Mais au fil de mes visites de différentes écoles finlandaises, je n’ai en général pas vu beaucoup d’illustrations de ce tableau idéal. Depuis, j’ai découvert que même si les méthodes pédagogiques novatrices, les gadgets technologiques et des locaux resplendissants sont une bonne chose, ce ne sont que des éléments secondaires. La réussite finlandaise en matière d’éducation nous suggère que le plus important pour un pays est l’application d’un programme pédagogique bien équilibré, un enseignement assuré par des éducateurs compétents et un environnement d’apprentissage pensé pour favoriser le bien-être des élèves.
Participative
Il existe en Finlande une conviction largement répandue chez les parents comme les professeurs que les jeunes enfants ont besoin de beaucoup de temps pour s’adonner régulièrement au jeu. Cette philosophie est d’ailleurs elle aussi étayée par des travaux de recherche : « A court comme à long terme, participer à des jeux profite au développement cognitif, social, émotionnel et physique » selon un résumé de recherche américain publié sous le titre The Power of Play (« Le pouvoir du jeu »).

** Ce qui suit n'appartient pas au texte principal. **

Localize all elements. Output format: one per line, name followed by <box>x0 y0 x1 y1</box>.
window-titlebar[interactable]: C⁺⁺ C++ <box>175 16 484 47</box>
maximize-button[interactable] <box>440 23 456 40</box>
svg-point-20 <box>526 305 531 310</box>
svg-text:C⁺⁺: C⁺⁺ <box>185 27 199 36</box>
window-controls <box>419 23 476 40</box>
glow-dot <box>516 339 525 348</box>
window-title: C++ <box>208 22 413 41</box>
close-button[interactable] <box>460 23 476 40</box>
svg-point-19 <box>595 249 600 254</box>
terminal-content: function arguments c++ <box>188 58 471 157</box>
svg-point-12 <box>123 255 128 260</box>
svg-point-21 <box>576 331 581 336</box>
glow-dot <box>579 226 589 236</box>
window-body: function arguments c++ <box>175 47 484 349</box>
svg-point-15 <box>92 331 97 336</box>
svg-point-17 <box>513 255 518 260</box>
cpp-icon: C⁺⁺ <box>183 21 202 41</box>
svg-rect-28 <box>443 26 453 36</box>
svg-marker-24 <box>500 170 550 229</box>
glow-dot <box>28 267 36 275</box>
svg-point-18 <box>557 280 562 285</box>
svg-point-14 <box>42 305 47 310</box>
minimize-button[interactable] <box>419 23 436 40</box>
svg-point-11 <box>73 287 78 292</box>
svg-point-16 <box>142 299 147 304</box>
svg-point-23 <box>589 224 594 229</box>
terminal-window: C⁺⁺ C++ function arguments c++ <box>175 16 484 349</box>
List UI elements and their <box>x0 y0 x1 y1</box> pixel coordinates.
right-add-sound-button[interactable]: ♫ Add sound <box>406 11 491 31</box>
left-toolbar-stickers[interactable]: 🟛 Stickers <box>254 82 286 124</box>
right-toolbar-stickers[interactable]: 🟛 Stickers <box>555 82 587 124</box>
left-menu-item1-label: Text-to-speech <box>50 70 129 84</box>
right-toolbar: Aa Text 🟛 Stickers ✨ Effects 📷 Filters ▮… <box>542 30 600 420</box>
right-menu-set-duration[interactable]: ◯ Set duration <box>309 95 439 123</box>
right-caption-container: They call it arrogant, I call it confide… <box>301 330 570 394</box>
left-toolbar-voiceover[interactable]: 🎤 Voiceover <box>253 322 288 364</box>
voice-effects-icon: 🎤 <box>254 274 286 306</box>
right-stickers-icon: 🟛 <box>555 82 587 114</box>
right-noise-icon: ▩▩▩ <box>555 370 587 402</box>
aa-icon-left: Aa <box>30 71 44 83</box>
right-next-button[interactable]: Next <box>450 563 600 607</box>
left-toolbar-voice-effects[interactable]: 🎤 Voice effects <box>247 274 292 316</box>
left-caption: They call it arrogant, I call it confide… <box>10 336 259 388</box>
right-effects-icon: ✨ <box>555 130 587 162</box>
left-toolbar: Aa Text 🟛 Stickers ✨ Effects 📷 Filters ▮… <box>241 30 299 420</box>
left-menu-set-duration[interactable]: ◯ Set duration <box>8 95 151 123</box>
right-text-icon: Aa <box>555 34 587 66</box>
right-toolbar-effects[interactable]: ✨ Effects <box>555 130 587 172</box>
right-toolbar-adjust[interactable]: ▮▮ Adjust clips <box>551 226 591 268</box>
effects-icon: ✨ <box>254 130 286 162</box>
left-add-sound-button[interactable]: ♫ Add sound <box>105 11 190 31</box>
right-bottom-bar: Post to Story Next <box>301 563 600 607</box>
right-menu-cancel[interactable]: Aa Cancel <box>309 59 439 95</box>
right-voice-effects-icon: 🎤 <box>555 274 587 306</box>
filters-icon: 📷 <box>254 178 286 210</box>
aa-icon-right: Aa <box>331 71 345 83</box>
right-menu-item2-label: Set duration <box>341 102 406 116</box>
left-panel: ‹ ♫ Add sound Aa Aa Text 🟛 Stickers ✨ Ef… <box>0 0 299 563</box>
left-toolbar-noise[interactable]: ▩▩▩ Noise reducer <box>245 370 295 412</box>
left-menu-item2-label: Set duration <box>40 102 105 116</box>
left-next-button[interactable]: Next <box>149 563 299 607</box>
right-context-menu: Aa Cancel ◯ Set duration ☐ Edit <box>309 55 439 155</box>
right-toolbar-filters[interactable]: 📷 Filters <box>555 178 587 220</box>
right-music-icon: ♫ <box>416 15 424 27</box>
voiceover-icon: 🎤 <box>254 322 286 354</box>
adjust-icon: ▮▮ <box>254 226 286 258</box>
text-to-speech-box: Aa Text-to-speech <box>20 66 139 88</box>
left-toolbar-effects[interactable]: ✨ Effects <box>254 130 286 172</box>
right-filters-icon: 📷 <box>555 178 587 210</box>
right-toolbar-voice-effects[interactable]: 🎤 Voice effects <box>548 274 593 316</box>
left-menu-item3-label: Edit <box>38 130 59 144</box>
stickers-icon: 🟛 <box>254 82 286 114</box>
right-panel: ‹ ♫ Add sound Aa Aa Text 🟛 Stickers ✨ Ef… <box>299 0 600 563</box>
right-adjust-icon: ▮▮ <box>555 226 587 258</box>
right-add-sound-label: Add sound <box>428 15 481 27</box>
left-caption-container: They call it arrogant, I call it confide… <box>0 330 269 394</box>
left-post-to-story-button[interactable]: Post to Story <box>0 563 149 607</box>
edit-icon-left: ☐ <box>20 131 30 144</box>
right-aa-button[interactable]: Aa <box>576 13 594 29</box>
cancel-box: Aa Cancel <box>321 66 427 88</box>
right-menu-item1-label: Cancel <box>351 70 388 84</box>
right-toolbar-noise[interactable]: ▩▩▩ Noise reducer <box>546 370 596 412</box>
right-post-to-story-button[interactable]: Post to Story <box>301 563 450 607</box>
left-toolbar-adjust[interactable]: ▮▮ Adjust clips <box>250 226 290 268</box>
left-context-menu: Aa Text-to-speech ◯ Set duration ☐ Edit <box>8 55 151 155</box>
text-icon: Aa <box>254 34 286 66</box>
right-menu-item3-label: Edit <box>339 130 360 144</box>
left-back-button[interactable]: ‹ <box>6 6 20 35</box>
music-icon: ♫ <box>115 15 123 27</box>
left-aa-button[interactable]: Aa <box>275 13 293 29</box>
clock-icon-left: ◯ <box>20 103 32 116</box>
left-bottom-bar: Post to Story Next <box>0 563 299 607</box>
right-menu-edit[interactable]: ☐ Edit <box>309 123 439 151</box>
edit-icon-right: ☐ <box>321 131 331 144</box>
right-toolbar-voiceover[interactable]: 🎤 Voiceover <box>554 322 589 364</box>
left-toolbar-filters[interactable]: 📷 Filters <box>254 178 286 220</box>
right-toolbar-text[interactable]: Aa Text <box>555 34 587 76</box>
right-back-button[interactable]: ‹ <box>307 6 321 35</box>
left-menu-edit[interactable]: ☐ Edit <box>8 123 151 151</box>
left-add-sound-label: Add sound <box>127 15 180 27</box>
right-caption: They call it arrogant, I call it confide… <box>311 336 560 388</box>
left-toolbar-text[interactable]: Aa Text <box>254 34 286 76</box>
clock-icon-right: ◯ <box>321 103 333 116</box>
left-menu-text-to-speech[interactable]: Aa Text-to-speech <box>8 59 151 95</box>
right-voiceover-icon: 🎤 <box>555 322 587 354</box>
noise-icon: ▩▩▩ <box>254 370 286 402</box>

En fait, la plupart des enfants finlandais n’entament leur première année de scolarité obligatoire qu’arrivés à l’âge de sept ans : avant cela, ils passent la plus grande partie de leurs journées à l’école à apprendre en jouant.

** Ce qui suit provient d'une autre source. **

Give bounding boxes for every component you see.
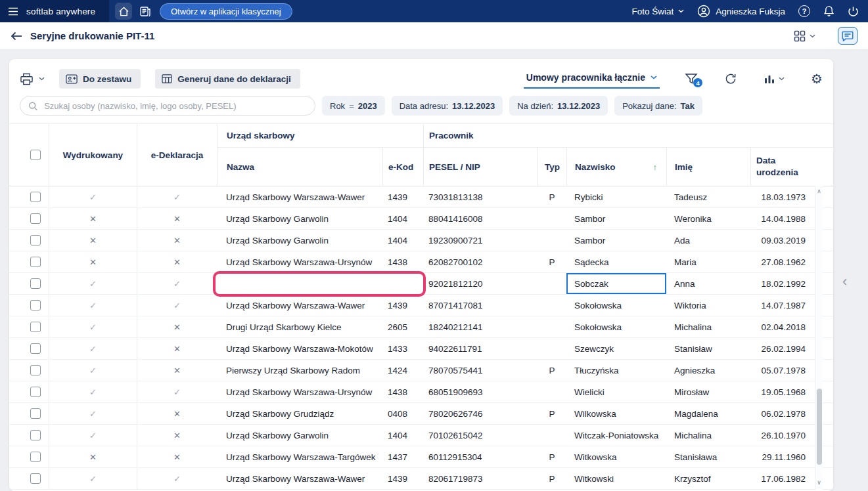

Mais même quand les petits finlandais entrent en première année, la structure de la journée scolaire réserve aux jeunes élèves de nombreuses occasions de participer à des jeux communs. Plus précisément et de façon spécifique à la Finlande, la plupart des élèves finlandais de première et deuxième année ont en moyenne seulement trois heures de cours environ par jour ponctuées de brèves récréations. De plus, il est courant qu’une fois l’école proprement dite terminée dès le début de l’après-midi, ces mêmes enfants inscrits en première et deuxième année de scolarité obligatoire se retrouvent dans une sorte de garderie où ils peuvent typiquement s’adonner à toutes sortes de jeux participatifs qu’ils font évoluer en toute autonomie.
Libérée du stress
Lors de mes visites dans différentes écoles finlandaises, j’ai eu peu à peu l’occasion de remarquer un schéma récurrent : l’environnement d’apprentissage était en général paisible et détendu. Etant entendu que le stress a des effets opposés au résultat recherché sur l’apprentissage comme sur le travail de l’enseignant, une ambiance libérée de tout stress est essentielle pour tous, éducateurs et élèves confondus.
Egalitaire
Toutes les écoles finlandaises sont publiques à l’exception d’une petite poignée d’écoles privées. Ceci se traduit par un haut niveau d’enseignement et d’apprentissage à l’échelle de l’ensemble du territoire national : ainsi, quelle que soit la région où ils grandissent, tous les enfants du pays ont gratuitement accès à de bonnes écoles où ils seront pris en charge par des enseignants qualifiés, à un programme d’enseignement équilibré, à des déjeuners aux qualités nutritionnelles bénéfiques à leur santé et à des matériels d’apprentissage de haute tenue.
Le pacte éducatif finlandais profite tout simplement aux enfants.
Par Tim Walker, décembre 2016
Tim Walker est un enseignant et auteur américain. Il a publié à ce jour le livre Lost in Finland (2016, S&S), ), tandis que son dernier ouvrage Teach Like Finland:sortira en 2017 aux éditions W.W. Norton (titre indicatif en français : « L’enseignement à la finlandaise : 33 stratégies simples pour des salles de classe joyeuses »).